The answer must be an exact copy of the lines from the one containing "Part of our" through the last line of the records, with no pictures.

**Records for the exercise**:
================

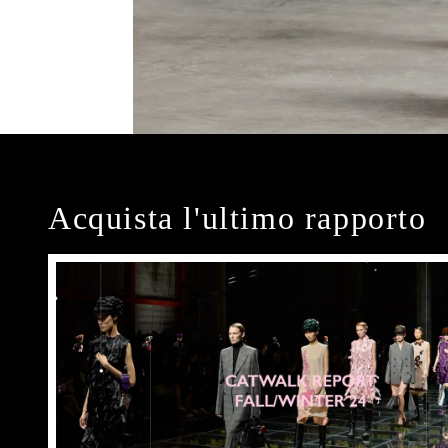
Acquista l'ultimo rapporto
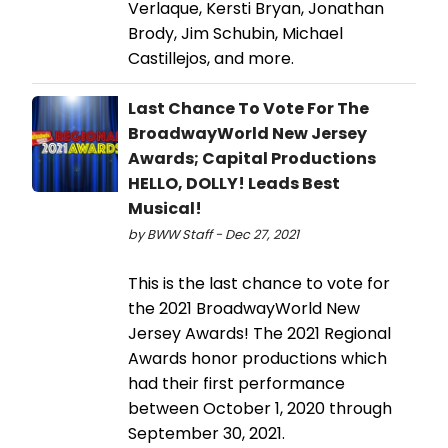
Verlaque, Kersti Bryan, Jonathan
Brody, Jim Schubin, Michael
Castillejos, and more.
Last Chance To Vote For The
BroadwayWorld New Jersey
Awards; Capital Productions
HELLO, DOLLY! Leads Best
Musical!
by BWW Staff - Dec 27, 2021
This is the last chance to vote for
the 2021 BroadwayWorld New
Jersey Awards! The 2021 Regional
Awards honor productions which
had their first performance
between October 1, 2020 through
September 30, 2021.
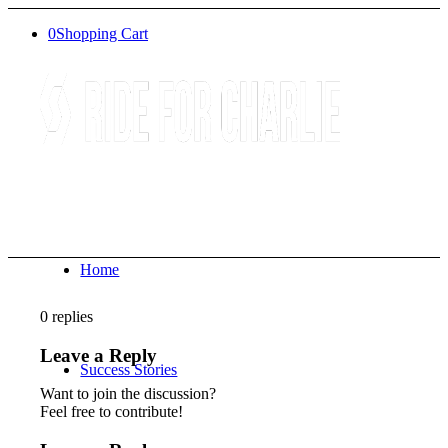
0
Shopping Cart
Home
0
replies
Leave a Reply
Success Stories
Want to join the discussion?
Feel free to contribute!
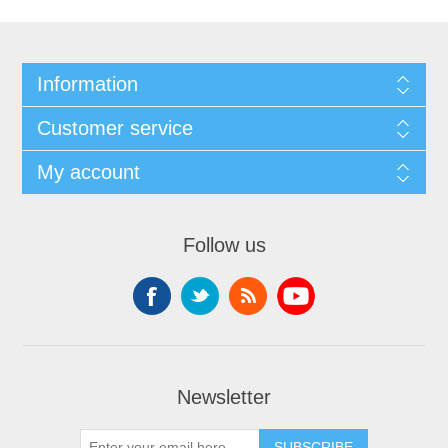
Information
Customer service
My account
Follow us
Newsletter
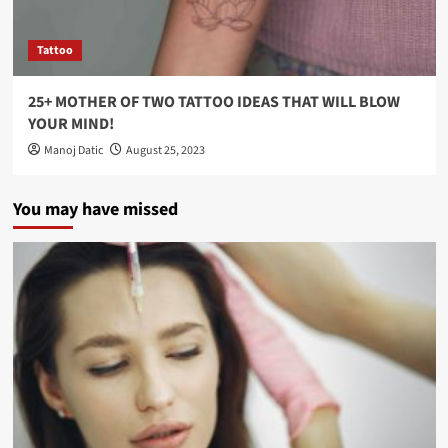
Tattoo
25+ MOTHER OF TWO TATTOO IDEAS THAT WILL BLOW
YOUR MIND!
Manoj Datic
August 25, 2023
You may have missed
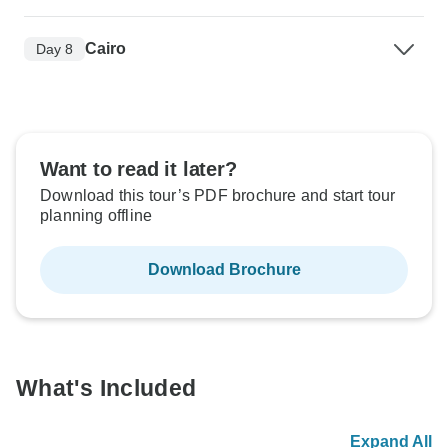
Cairo
Day 8
Want to read it later?
Download this tour’s PDF brochure and start tour
planning offline
Download Brochure
What's Included
Expand All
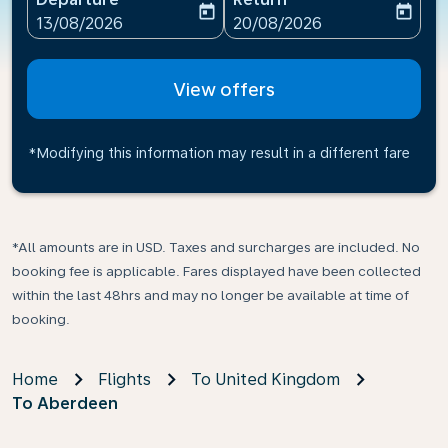
today
today
fc-booking-departure-date-aria-label
fc-booking-return-date-ari
13/08/2026
20/08/2026
View offers
*Modifying this information may result in a different fare
*All amounts are in USD. Taxes and surcharges are included. No
booking fee is applicable. Fares displayed have been collected
within the last 48hrs and may no longer be available at time of
booking.
Home
Flights
To United Kingdom
To Aberdeen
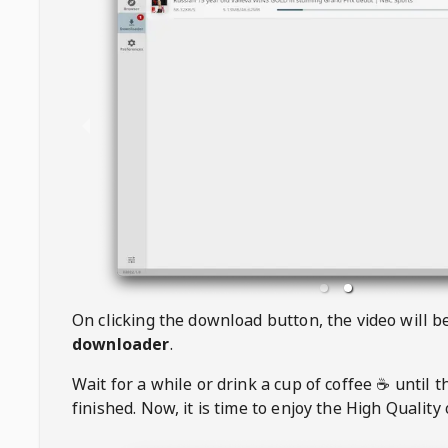
On clicking the download button, the video will 
downloader
.
Wait for a while or drink a cup of coffee ☕️ until 
finished. Now, it is time to enjoy the High Quality 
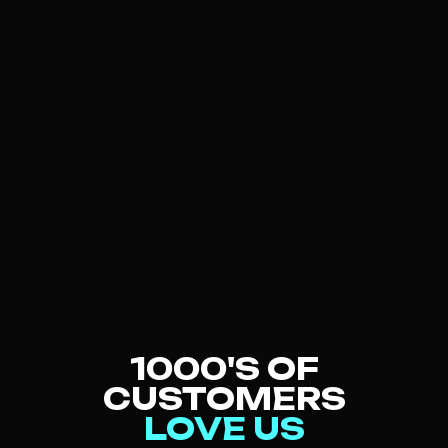
PARTI
For groups of 6-12
BOOK NOW
LEARN MORE
1000'S OF
CUSTOMERS
LOVE US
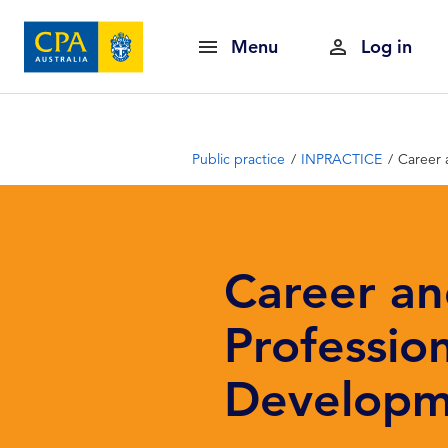
Menu
Log in
Public practice
INPRACTICE
Career 
Career a
Professio
Developm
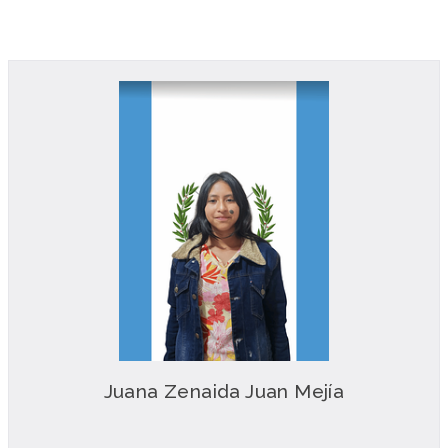
Juana Zenaida Juan Mejía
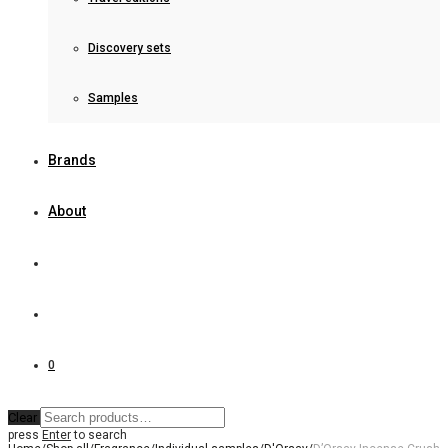
Discovery sets
Samples
Brands
About
0
Clear
press
Enter
to search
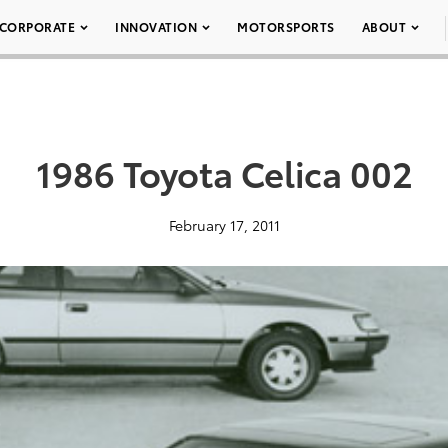
CORPORATE
INNOVATION
MOTORSPORTS
ABOUT
1986 Toyota Celica 002
February 17, 2011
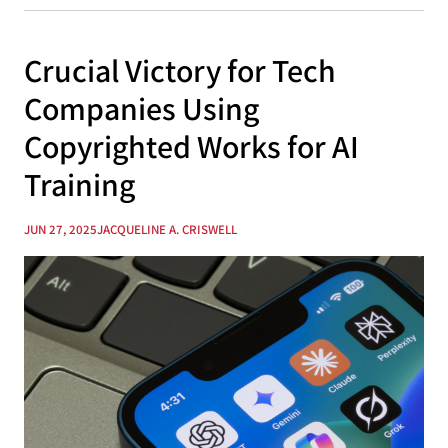
Crucial Victory for Tech
Companies Using
Copyrighted Works for AI
Training
JUN 27, 2025
JACQUELINE A. CRISWELL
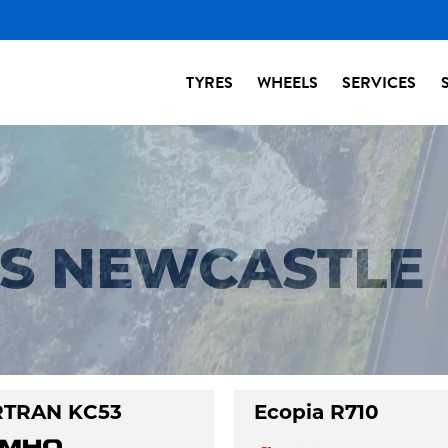
TYRES
WHEELS
SERVICES
ES NEWCASTLE
TRAN KC53
Ecopia R710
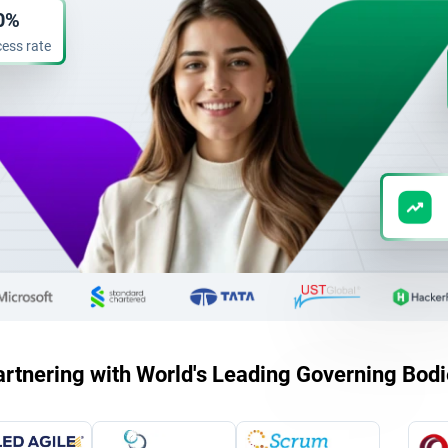
0%
ess rate
rtnering with World's Leading Governing Bod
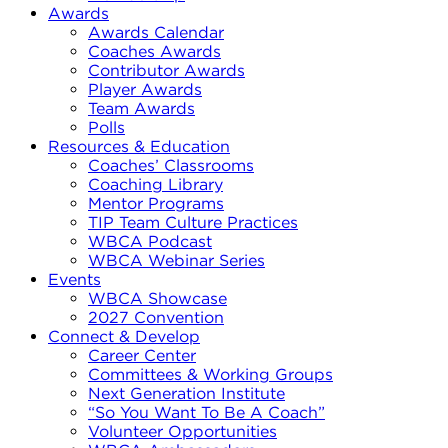
Awards
Awards Calendar
Coaches Awards
Contributor Awards
Player Awards
Team Awards
Polls
Resources & Education
Coaches’ Classrooms
Coaching Library
Mentor Programs
TIP Team Culture Practices
WBCA Podcast
WBCA Webinar Series
Events
WBCA Showcase
2027 Convention
Connect & Develop
Career Center
Committees & Working Groups
Next Generation Institute
“So You Want To Be A Coach”
Volunteer Opportunities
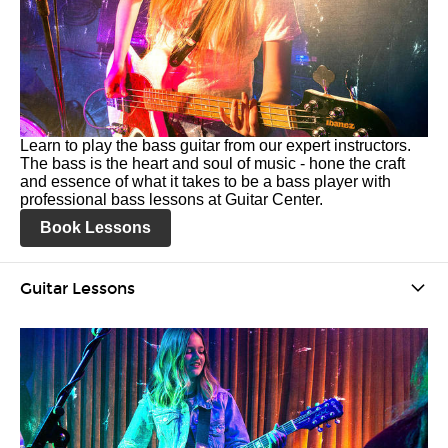
Learn to play the bass guitar from our expert instructors.
The bass is the heart and soul of music - hone the craft
and essence of what it takes to be a bass player with
professional bass lessons at Guitar Center.
Book Lessons
Guitar Lessons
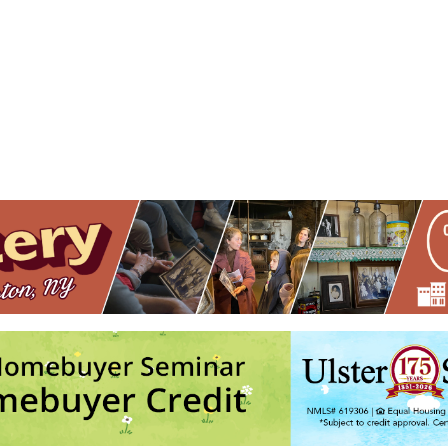
ndmark Place
 Flatbush Ave. - Kingston
nts
No events in this location</li>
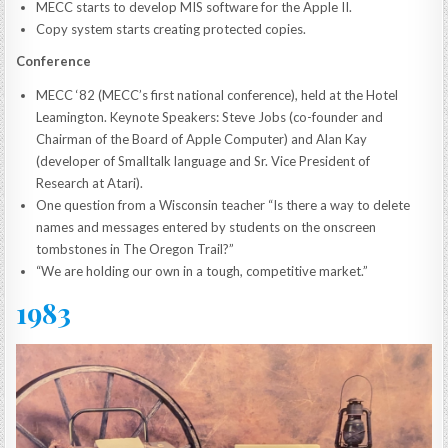
MECC starts to develop MIS software for the Apple II.
Copy system starts creating protected copies.
Conference
MECC ‘82 (MECC’s first national conference), held at the Hotel
Leamington. Keynote Speakers: Steve Jobs (co-founder and
Chairman of the Board of Apple Computer) and Alan Kay
(developer of Smalltalk language and Sr. Vice President of
Research at Atari).
One question from a Wisconsin teacher “Is there a way to delete
names and messages entered by students on the onscreen
tombstones in The Oregon Trail?”
“We are holding our own in a tough, competitive market.”
1983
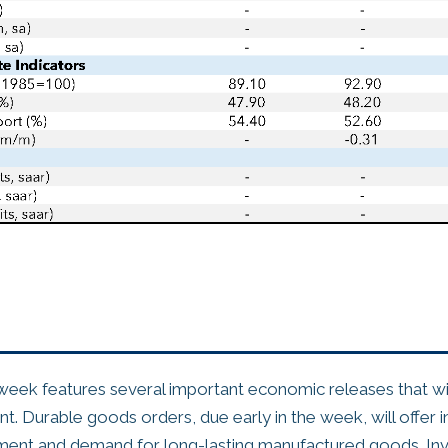
ek features several important economic releases that wil
. Durable goods orders, due early in the week, will offer in
ment and demand for long-lasting manufactured goods. Inv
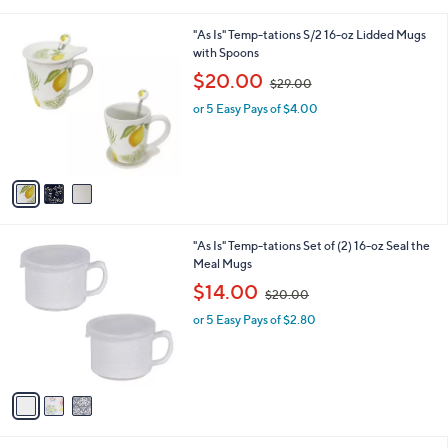
i
.
l
0
3
"As Is" Temp-tations S/2 16-oz Lidded Mugs
a
0
C
with Spoons
b
o
,
l
$20.00
$29.00
l
w
e
o
or 5 Easy Pays of $4.00
a
r
s
s
,
A
$
v
2
a
9
i
.
l
0
3
"As Is" Temp-tations Set of (2) 16-oz Seal the
a
0
C
Meal Mugs
b
o
,
l
$14.00
$20.00
l
w
e
o
or 5 Easy Pays of $2.80
a
r
s
s
,
A
$
v
2
a
0
i
.
l
0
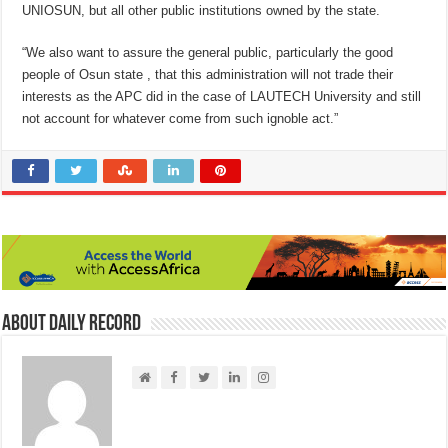
UNIOSUN, but all other public institutions owned by the state.
“We also want to assure the general public, particularly the good
people of Osun state , that this administration will not trade their
interests as the APC did in the case of LAUTECH University and still
not account for whatever come from such ignoble act.”
About Daily Record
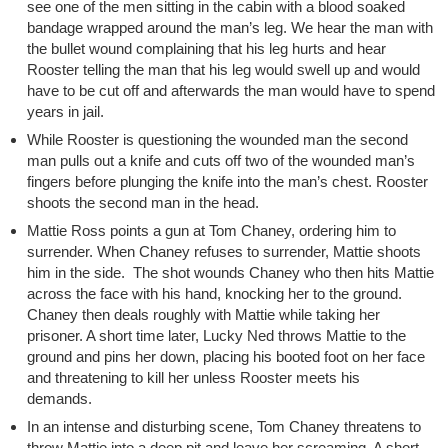
see one of the men sitting in the cabin with a blood soaked
bandage wrapped around the man’s leg. We hear the man with
the bullet wound complaining that his leg hurts and hear
Rooster telling the man that his leg would swell up and would
have to be cut off and afterwards the man would have to spend
years in jail.
While Rooster is questioning the wounded man the second
man pulls out a knife and cuts off two of the wounded man’s
fingers before plunging the knife into the man’s chest. Rooster
shoots the second man in the head.
Mattie Ross points a gun at Tom Chaney, ordering him to
surrender. When Chaney refuses to surrender, Mattie shoots
him in the side. The shot wounds Chaney who then hits Mattie
across the face with his hand, knocking her to the ground.
Chaney then deals roughly with Mattie while taking her
prisoner. A short time later, Lucky Ned throws Mattie to the
ground and pins her down, placing his booted foot on her face
and threatening to kill her unless Rooster meets his
demands.
In an intense and disturbing scene, Tom Chaney threatens to
throw Mattie into a deep pit and leave her screaming. A short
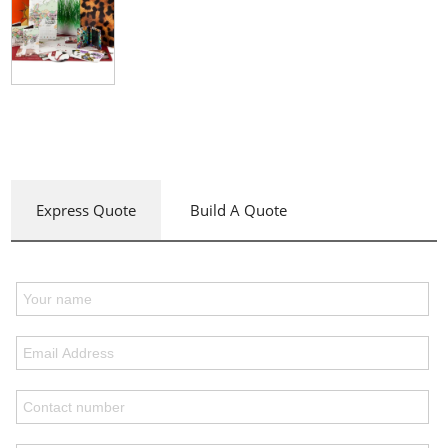
Express Quote
Build A Quote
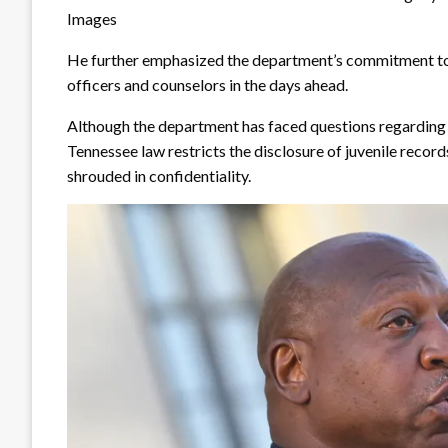
Images
He further emphasized the department’s commitment to 
officers and counselors in the days ahead.
Although the department has faced questions regarding a
Tennessee law restricts the disclosure of juvenile recor
shrouded in confidentiality.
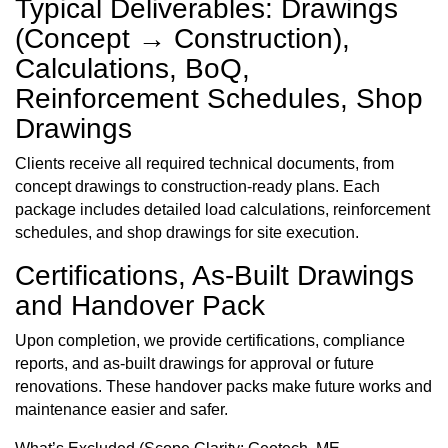
Typical Deliverables: Drawings
(Concept → Construction),
Calculations, BoQ,
Reinforcement Schedules, Shop
Drawings
Clients receive all required technical documents, from
concept drawings to construction-ready plans. Each
package includes detailed load calculations, reinforcement
schedules, and shop drawings for site execution.
Certifications, As-Built Drawings
and Handover Pack
Upon completion, we provide certifications, compliance
reports, and as-built drawings for approval or future
renovations. These handover packs make future works and
maintenance easier and safer.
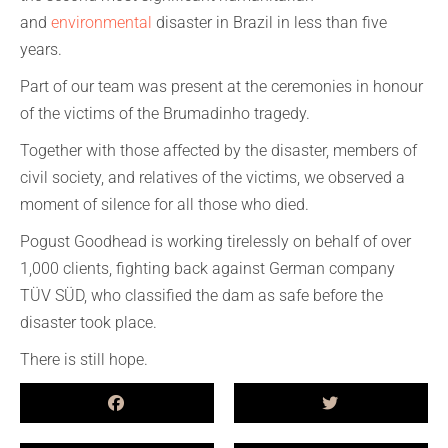
and
environmental
disaster in Brazil in less than five
years.
Part of our team was present at the ceremonies in honour
of the victims of the Brumadinho tragedy.
Together with those affected by the disaster, members of
civil society, and relatives of the victims, we observed a
moment of silence for all those who died.
Pogust Goodhead is working tirelessly on behalf of over
1,000 clients, fighting back against German company
TÜV SÜD, who classified the dam as safe before the
disaster took place.
There is still hope.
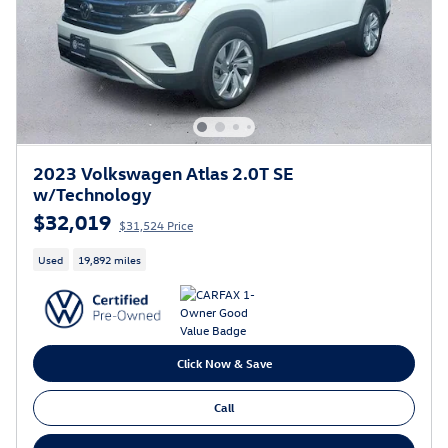
2023 Volkswagen Atlas 2.0T SE
w/Technology
$32,019
$31,524 Price
Used
19,892 miles
Click Now & Save
Call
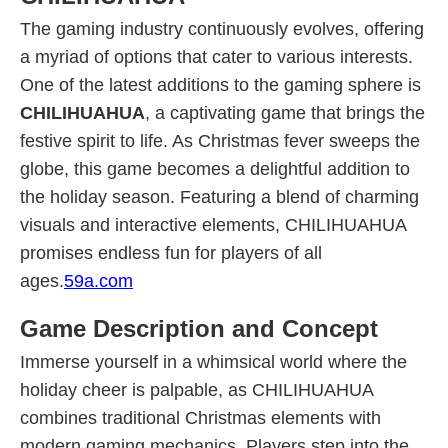
The gaming industry continuously evolves, offering
a myriad of options that cater to various interests.
One of the latest additions to the gaming sphere is
CHILIHUAHUA
, a captivating game that brings the
festive spirit to life. As Christmas fever sweeps the
globe, this game becomes a delightful addition to
the holiday season. Featuring a blend of charming
visuals and interactive elements, CHILIHUAHUA
promises endless fun for players of all
ages.
59a.com
Game Description and Concept
Immerse yourself in a whimsical world where the
holiday cheer is palpable, as CHILIHUAHUA
combines traditional Christmas elements with
modern gaming mechanics. Players step into the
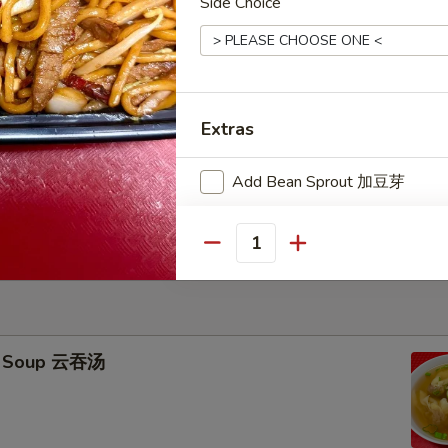
Side Choice
icks (4) 牛串
95
ied Rice 跟净炒饭:
$11.25
ries 跟薯条:
$11.25
Extras
ork Fried Rice 跟叉烧炒饭:
$11.45
Fried Rice 跟鸡炒饭:
$11.45
Add Bean Sprout 加豆芽
ried Rice 跟虾炒饭:
$11.75
ied Rice 跟牛炒饭:
$11.75
Add Broccoli 加芥兰
Quantity
Add Mushrooms 加蘑菇
Sweet & Sour Sauce 甜酸汁
n Soup 云吞汤
Honey Sauce 蜜汁
BBQ Sauce 烧烤汁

================

**Written solution**:
Part of our team was present at the ceremonies in honour
of the victims of the Brumadinho tragedy.
Together with those affected by the disaster, members of
civil society, and relatives of the victims, we observed a
moment of silence for all those who died.
Pogust Goodhead is working tirelessly on behalf of over
1,000 clients, fighting back against German company
TÜV SÜD, who classified the dam as safe before the
disaster took place.
There is still hope.
2023 Volkswagen Atlas 2.0T SE
w/Technology
$32,019
$31,524 Price
Used
19,892 miles
Click Now & Save
Call
The gaming industry continuously evolves, offering
a myriad of options that cater to various interests.
One of the latest additions to the gaming sphere is
CHILIHUAHUA
, a captivating game that brings the
festive spirit to life. As Christmas fever sweeps the
globe, this game becomes a delightful addition to
the holiday season. Featuring a blend of charming
visuals and interactive elements, CHILIHUAHUA
promises endless fun for players of all
ages.
59a.com
Game Description and Concept
Immerse yourself in a whimsical world where the
holiday cheer is palpable, as CHILIHUAHUA
combines traditional Christmas elements with
modern gaming mechanics. Players step into the
Side Choice
icks (4) 牛串
95
ied Rice 跟净炒饭:
$11.25
ries 跟薯条:
$11.25
Extras
ork Fried Rice 跟叉烧炒饭:
$11.45
Fried Rice 跟鸡炒饭:
$11.45
Add Bean Sprout 加豆芽
ried Rice 跟虾炒饭:
$11.75
ied Rice 跟牛炒饭:
$11.75
Add Broccoli 加芥兰
Quantity
Add Mushrooms 加蘑菇
Sweet & Sour Sauce 甜酸汁
n Soup 云吞汤
Honey Sauce 蜜汁
BBQ Sauce 烧烤汁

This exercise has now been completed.